The abused and reduced woman we first see emerging barefoot from a shack to feed Donne’s chickens is a relic of the conquistador’s first dream. He looks at her now “as at a larger and equally senseless creature whom he governed and ruled as a fowl”. The first thing we recognise is this. He was her man, and he did her wrong. She became his executioner or hangman.

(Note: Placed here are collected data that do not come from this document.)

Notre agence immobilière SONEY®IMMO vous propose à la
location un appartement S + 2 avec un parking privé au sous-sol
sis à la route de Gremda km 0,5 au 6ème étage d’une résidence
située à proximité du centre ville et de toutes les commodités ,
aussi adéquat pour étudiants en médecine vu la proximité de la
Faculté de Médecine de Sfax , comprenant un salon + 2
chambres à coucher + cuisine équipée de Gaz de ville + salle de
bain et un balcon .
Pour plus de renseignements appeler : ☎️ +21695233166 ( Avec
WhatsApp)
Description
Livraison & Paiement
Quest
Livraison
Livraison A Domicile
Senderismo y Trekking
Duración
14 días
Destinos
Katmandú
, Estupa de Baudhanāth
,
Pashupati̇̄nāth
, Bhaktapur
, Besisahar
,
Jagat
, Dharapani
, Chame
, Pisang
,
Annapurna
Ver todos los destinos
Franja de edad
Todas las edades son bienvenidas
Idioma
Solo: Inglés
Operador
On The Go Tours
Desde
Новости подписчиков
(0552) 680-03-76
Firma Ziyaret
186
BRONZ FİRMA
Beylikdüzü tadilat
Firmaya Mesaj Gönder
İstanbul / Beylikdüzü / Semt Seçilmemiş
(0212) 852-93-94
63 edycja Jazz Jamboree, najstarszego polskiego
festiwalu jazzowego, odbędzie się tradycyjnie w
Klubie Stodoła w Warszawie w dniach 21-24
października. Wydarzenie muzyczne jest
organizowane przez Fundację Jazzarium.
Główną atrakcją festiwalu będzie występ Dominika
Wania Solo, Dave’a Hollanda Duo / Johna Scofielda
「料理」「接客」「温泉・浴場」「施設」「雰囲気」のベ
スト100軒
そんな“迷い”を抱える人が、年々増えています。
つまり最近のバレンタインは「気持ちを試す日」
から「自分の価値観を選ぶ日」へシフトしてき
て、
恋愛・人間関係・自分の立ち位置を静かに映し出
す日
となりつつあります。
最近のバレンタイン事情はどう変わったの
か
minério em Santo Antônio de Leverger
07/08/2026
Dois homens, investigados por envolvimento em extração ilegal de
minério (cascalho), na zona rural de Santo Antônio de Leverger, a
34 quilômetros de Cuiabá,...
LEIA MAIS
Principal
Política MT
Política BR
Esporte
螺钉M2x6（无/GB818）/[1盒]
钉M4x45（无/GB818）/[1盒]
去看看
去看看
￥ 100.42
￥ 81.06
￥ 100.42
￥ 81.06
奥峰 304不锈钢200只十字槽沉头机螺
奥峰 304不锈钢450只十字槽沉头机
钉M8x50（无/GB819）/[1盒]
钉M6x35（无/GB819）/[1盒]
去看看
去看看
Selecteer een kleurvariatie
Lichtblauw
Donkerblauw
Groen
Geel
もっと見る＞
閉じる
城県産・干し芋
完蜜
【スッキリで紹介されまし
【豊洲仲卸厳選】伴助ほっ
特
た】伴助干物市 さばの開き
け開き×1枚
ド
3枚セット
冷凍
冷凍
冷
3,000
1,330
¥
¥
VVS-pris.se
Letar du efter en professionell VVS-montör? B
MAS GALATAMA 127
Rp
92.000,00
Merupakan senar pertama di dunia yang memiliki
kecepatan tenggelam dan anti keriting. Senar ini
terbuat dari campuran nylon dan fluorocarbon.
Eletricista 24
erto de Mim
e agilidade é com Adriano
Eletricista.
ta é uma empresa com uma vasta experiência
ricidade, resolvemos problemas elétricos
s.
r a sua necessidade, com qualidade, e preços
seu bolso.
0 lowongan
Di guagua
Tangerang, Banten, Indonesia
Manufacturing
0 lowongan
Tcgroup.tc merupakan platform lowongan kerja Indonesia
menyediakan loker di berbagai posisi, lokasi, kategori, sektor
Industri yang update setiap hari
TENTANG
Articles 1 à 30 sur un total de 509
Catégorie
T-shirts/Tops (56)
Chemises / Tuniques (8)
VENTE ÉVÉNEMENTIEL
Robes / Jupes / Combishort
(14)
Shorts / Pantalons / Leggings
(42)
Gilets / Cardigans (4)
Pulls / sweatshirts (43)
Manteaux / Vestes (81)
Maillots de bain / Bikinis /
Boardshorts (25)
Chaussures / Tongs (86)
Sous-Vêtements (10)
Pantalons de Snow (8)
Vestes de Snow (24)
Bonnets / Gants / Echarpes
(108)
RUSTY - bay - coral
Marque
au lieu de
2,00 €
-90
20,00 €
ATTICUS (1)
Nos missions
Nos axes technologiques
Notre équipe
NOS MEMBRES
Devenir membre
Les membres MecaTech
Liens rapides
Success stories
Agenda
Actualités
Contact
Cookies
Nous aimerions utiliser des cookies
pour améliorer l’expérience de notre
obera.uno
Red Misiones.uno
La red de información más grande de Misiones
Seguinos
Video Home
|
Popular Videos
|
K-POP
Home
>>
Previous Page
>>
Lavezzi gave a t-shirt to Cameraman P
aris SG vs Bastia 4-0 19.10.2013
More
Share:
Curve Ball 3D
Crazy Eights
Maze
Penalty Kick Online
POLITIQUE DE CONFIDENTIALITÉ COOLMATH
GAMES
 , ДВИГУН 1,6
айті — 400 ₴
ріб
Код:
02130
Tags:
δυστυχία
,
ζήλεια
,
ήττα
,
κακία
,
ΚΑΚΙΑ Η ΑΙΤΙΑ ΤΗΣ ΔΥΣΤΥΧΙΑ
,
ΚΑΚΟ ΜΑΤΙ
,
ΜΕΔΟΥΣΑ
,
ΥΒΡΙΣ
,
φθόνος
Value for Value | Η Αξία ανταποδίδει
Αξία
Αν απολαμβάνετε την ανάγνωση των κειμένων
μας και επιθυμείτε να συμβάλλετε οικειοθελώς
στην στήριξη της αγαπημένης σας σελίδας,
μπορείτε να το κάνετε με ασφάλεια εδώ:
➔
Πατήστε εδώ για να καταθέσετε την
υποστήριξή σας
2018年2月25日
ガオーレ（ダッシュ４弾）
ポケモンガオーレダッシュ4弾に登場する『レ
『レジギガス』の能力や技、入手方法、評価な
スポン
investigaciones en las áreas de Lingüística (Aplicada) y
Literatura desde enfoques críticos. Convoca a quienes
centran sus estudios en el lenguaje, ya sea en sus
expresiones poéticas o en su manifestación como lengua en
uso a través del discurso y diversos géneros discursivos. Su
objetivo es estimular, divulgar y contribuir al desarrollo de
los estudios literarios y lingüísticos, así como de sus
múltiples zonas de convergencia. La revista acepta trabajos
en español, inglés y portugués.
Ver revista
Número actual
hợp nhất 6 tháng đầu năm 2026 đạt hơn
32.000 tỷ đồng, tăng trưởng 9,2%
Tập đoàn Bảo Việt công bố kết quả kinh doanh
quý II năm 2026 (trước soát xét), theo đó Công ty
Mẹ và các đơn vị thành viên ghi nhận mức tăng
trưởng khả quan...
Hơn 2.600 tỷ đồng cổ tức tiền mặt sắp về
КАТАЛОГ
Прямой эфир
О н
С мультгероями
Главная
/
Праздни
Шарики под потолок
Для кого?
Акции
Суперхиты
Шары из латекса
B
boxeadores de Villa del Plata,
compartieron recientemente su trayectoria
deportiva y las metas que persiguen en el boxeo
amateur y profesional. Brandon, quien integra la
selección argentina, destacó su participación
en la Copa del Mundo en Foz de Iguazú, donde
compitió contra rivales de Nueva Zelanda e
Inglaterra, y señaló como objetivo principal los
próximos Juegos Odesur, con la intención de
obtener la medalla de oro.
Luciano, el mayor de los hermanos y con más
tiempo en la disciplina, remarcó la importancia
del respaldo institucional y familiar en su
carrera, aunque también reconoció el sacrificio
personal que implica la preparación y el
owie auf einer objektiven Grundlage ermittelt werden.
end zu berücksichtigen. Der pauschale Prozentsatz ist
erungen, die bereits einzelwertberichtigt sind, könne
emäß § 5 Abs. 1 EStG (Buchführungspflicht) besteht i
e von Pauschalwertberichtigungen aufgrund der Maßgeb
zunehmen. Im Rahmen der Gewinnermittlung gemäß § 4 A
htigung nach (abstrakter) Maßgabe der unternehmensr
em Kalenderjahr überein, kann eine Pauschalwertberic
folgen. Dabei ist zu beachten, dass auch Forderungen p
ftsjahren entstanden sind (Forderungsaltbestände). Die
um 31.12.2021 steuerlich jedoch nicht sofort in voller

Whatever device Harris is using, he is using it in his own way. For much of the book, it is Donne who is the centre of interest, not the I-narrator. Possible themes relating to Donne suggest themselves at an intimidating rate. Donne as conqueror. Effect of conquest on conqueror. Effect of conquest on conquered. Sex, power and imperialism. Woman turned into object. Abuse of the female. Love, and degradation of love. Imagination as creative release. The themes jostle one another. But after all this, the scene dissolves as in a movie. The I-narrator has been dreaming after all. Donne enters his room. We are in the third paragraph. It is becoming clear. Harris is a writer of the multi-media age, and a writer linking neglected resources from traditional societies with newer ones. Writing and the cinema. Writing and painting. Writing and music. Writing and sculpture and dance. Carnival, limbo, Amerindian bone flute.
The book does not allow us to take the dreamer simply as a narrating device. The I-narrator is fascinated by Donne, who we learn is his brother: “His name was Donne, and it had always possessed a cruel glory for me. His wild exploits had governed my imagination from childhood. In the end he had been expelled from school. He left me a year later to join a team of ranchers near the Brazil frontier and border country. I learnt then to fend for myself and he soon turned into a ghost, a million dreaming miles away from the sea-coast where we had lived.”
The I-narrator also lusts after Mariella. The scene dissolves again. Donne’s entry was part of the dream. The I-narrator wakes up. Mariella is beating her hand on his door. He had noticed earlier “the back of her knees and the fine beautiful grain of her flesh”. He is drawn to this attractive and dishevelled phantom: “She lifted her dress to show me her legs. I stroked the firm beauty of her flesh and touched the ugly marks where she had been whipped. ‘Look’, she said, and lifted her dress still higher. Her convulsive sobbing stopped when I touched her again.”
The I-narrator … No. Dreamer. Better call him dreamer from now on, because we find out as the work goes on that the whole thing is a dream. The dreamer turns away from Mariella’s black hypnotic eyes as if he is blinded by the sun. But the fury of her voice is in the wind, like the bullet that killed Donne. And in the haze of his blind eye she is “a watching muse and phantom whose breath was on my lips”.
At this point we don’t know what is dream and what is waking. But everything feels real, and that is what matters. Harris’s novels are a challenge to our notion of what is real, a challenge to our notion of Time and to our earthly Geography, a challenge to our values, a challenge to our static view of language, a challenge to our reductive view of persons, animals, objects, place. A challenge to sign “a profound treaty of sensibility” between ourselves and all of them. A challenge to snatch an insight into “the numinous character of all things, all features, all aspects of being”.